======== Extracted entries
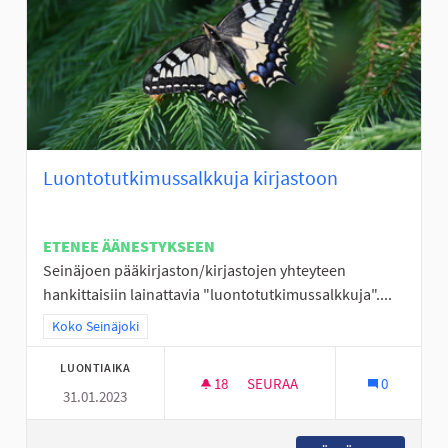
Luontotutkimussalkkuja kirjastoon
ETENEE ÄÄNESTYKSEEN
Seinäjoen pääkirjaston/kirjastojen yhteyteen
hankittaisiin lainattavia "luontotutkimussalkkuja"....
Rajaa tulokset teeman mukaan: Koko Seinäjoki
Koko Seinäjoki
LUONTIAIKA
18
18 SEURAAJAA
SEURAA
0
31.01.2023
LUONTOTUTKIMUSSALKKUJA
================
Would you copy each line above exactly as given, dropping any images?

Luontotutkimussalkkuja kirjastoon
ETENEE ÄÄNESTYKSEEN
Seinäjoen pääkirjaston/kirjastojen yhteyteen
hankittaisiin lainattavia "luontotutkimussalkkuja"....
Rajaa tulokset teeman mukaan: Koko Seinäjoki
Koko Seinäjoki
LUONTIAIKA
18
18 SEURAAJAA
SEURAA
0
31.01.2023
LUONTOTUTKIMUSSALKKUJA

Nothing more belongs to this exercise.